Argentine non-profit organization

Asociación Madres Víctimas de Trata (lit. 'Association of Mothers of Victims of Trafficking') is an Argentine non-profit organization formed by a group of mothers of girls who disappeared to be prostituted. It is a group of Argentine mothers whose daughters were captured and kidnapped by sexual exploitation networks.

The association's goal is to end trafficking in Argentina and to fight for the abolition of prostitution.

The mothers dress in red and make rounds one Wednesday a month in the Plaza de Mayo asking for the appearance of their daughters and for the state to take responsibility.
In 1991, the mothers began seeking to meet with other women who are in the same search for their missing daughters to fight together against sexual exploitation and trafficking of women, and to be able to think together about what actions to take to find and recover their daughters. In 2015, they formed a self-managed NGO.

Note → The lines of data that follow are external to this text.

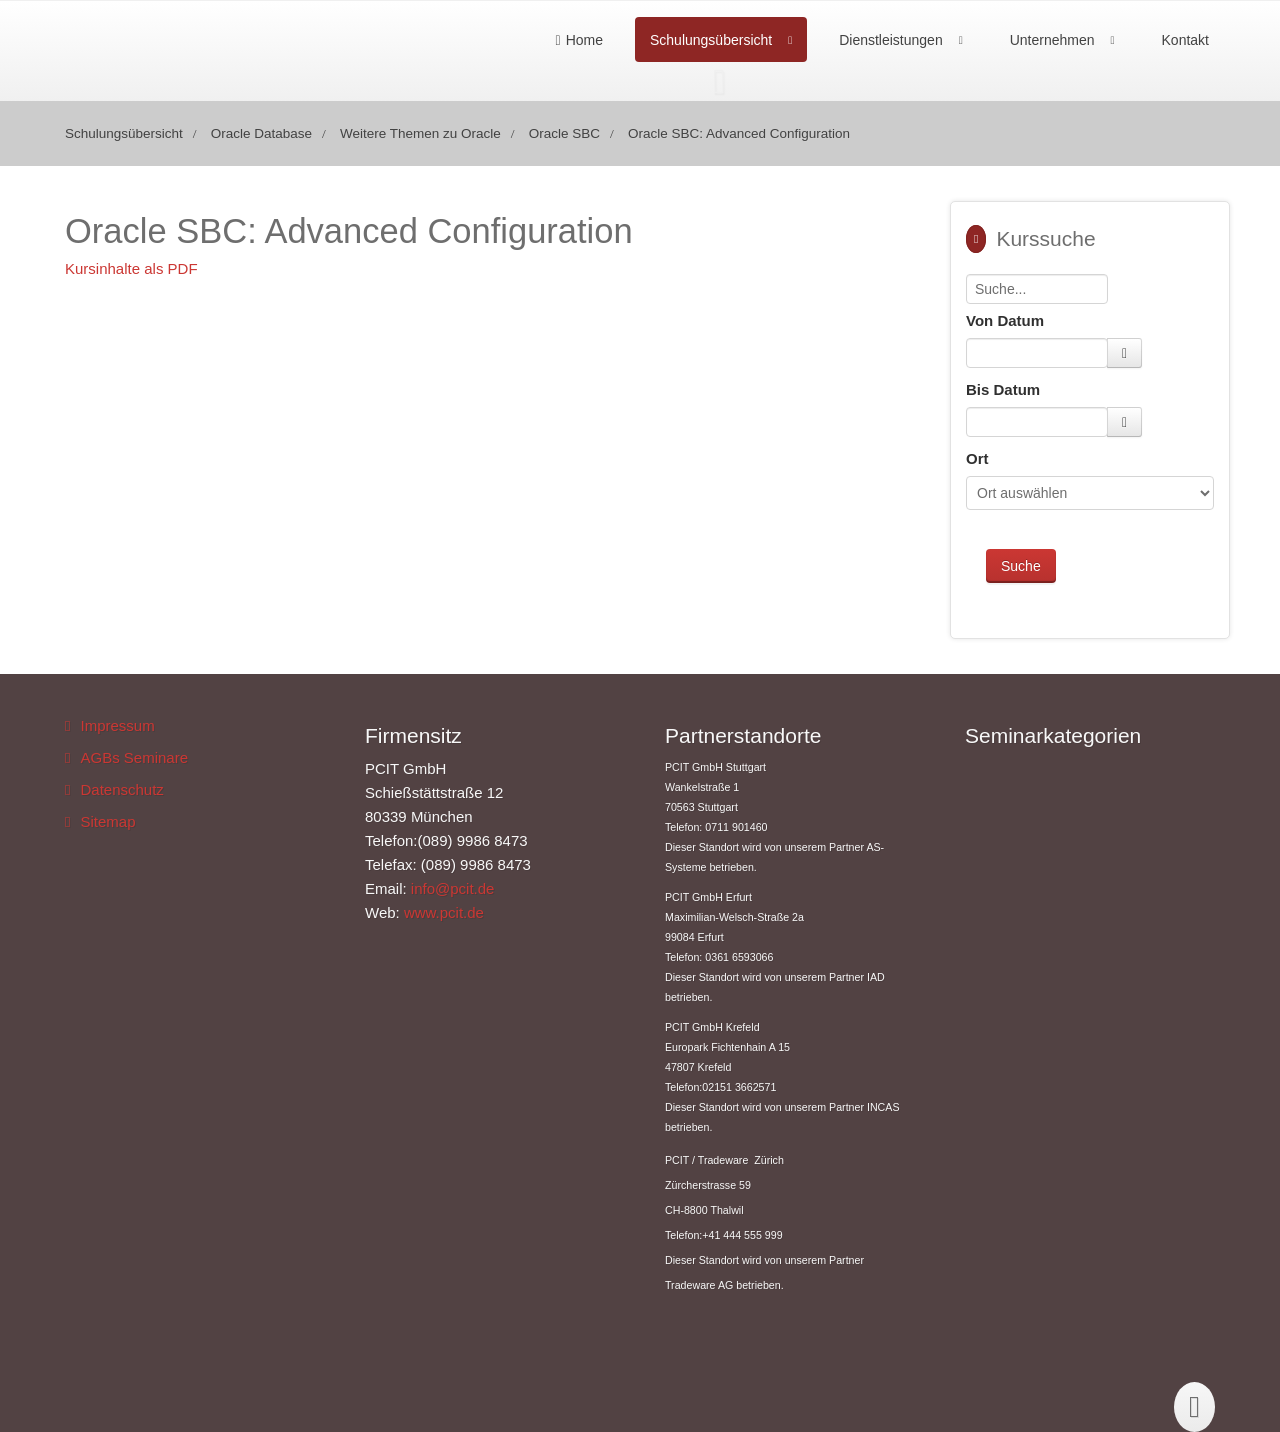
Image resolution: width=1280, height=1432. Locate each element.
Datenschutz (121, 789)
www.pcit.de (444, 912)
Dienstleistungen (891, 40)
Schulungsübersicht (711, 40)
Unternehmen (1052, 40)
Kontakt (1185, 40)
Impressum (117, 725)
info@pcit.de (453, 888)
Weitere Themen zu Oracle (420, 133)
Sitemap (107, 821)
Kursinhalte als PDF (131, 268)
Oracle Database (261, 133)
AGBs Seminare (134, 757)
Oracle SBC (564, 133)
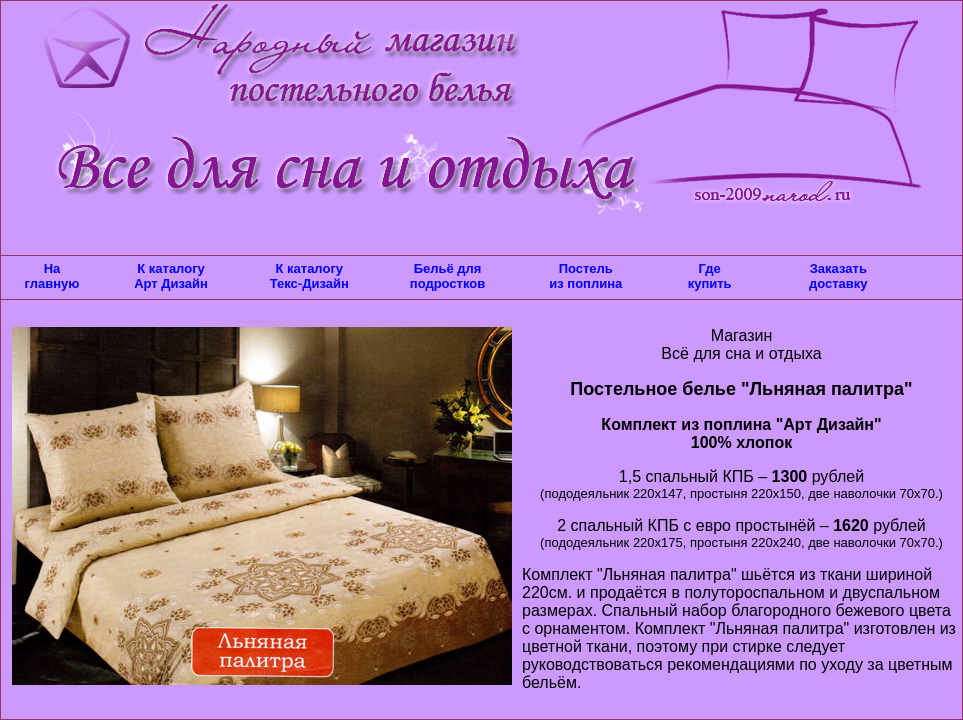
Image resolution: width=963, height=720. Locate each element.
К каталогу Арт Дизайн (171, 276)
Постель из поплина (585, 276)
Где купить (710, 276)
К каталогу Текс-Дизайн (309, 276)
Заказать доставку (838, 276)
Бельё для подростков (447, 276)
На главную (52, 276)
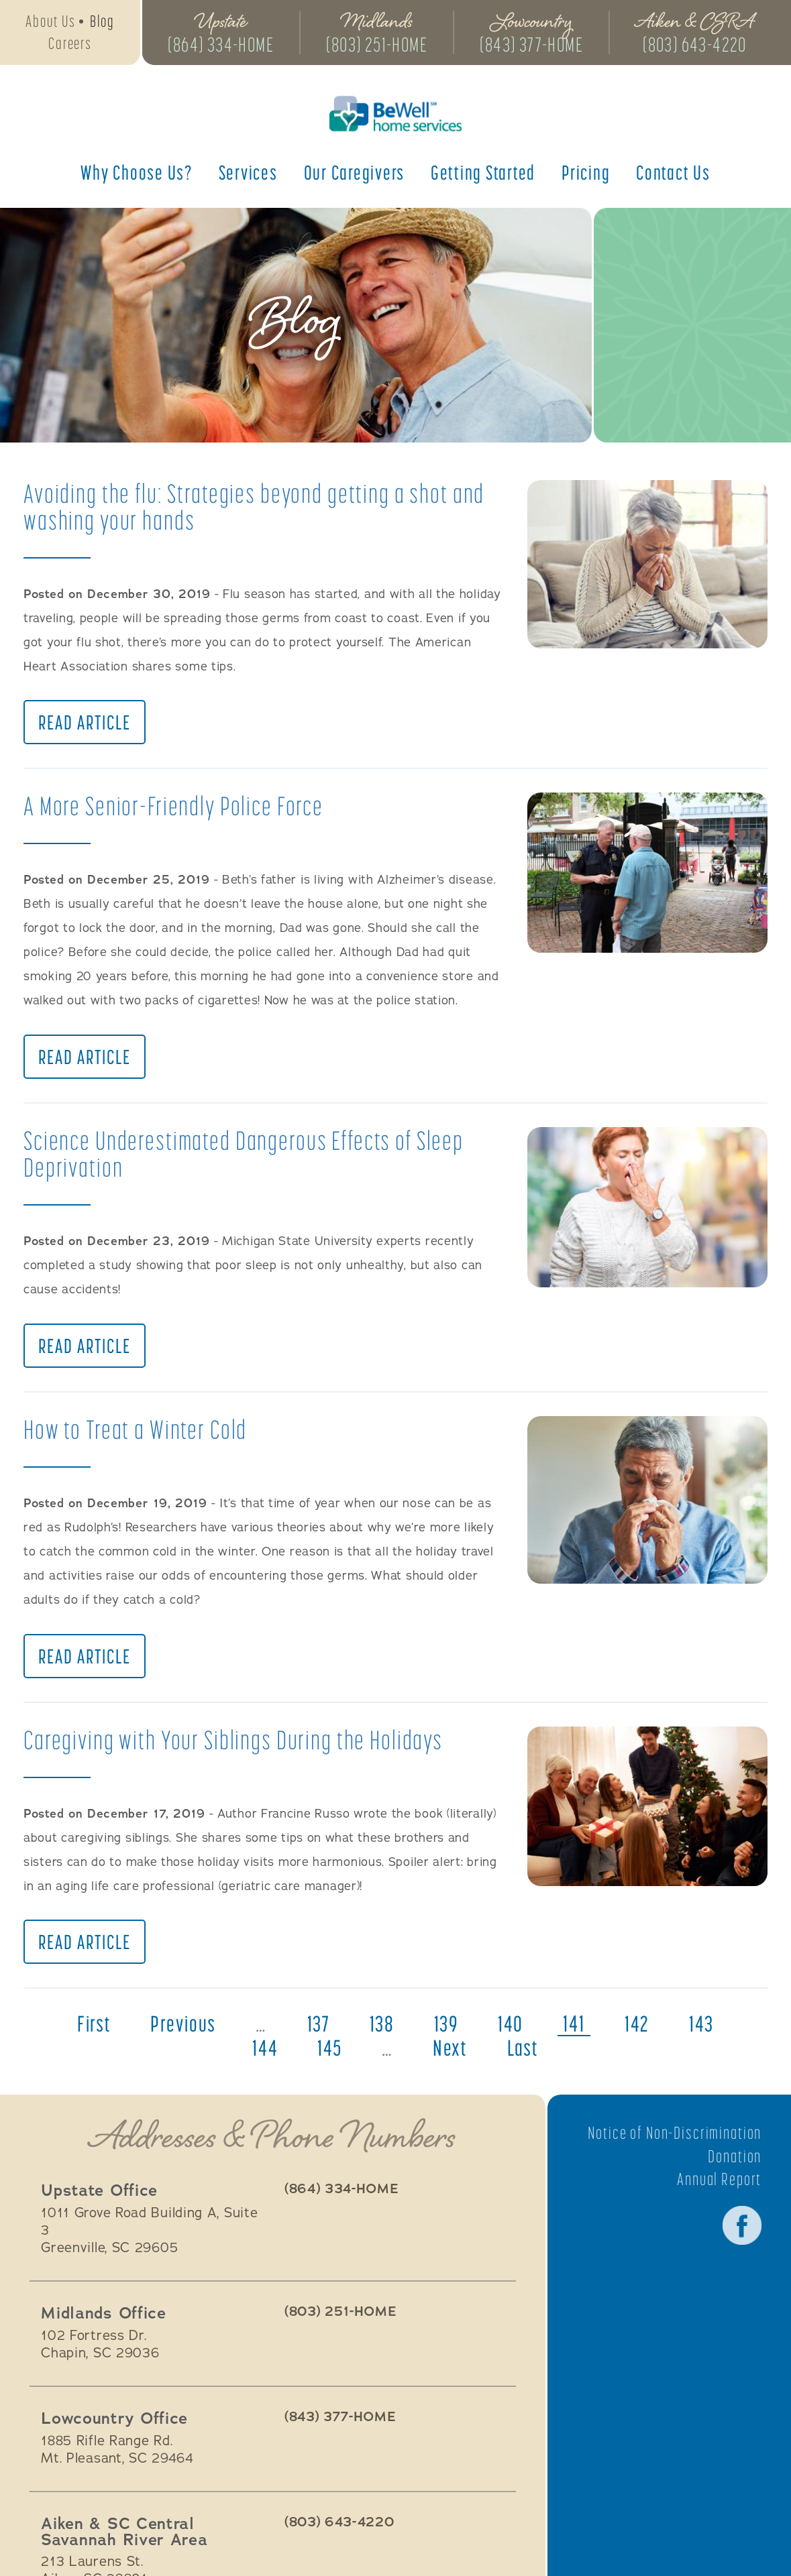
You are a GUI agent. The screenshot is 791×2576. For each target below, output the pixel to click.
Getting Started (483, 174)
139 (447, 2031)
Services (248, 174)
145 (328, 2055)
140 (513, 2031)
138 (381, 2031)
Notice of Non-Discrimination (671, 2140)
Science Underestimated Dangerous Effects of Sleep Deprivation (250, 1156)
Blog (102, 22)
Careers (69, 45)
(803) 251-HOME (381, 46)
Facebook (741, 2233)
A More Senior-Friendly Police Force (178, 808)
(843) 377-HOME (538, 46)
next (450, 2055)
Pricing (586, 174)
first (89, 2031)
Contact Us (673, 174)
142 (641, 2031)
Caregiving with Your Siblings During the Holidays (238, 1746)
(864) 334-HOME (223, 46)
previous (180, 2031)
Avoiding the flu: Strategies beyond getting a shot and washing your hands (259, 506)
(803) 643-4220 (705, 46)
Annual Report (718, 2186)
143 (707, 2031)
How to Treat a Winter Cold (138, 1434)
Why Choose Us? (137, 174)
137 (317, 2031)
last (525, 2055)
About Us (50, 22)
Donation (733, 2163)
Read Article (84, 724)
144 (263, 2055)
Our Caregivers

Its founder, Margarita Meira, received the 2018 International La Donna dell'Anno Award (Woman of the Year Award) in Italy for her work against the sexual exploitation of girls and women.
Her book, Margarita y la anaconda, is an autobiographical account of that struggle.

The organization is in charge of reporting missing girls and complaining to the State, providing legal support and emotional support to families and helping rescued women and girls.

The organization has managed to rescue dozens of girls kidnapped against their will from brothels in Argentina.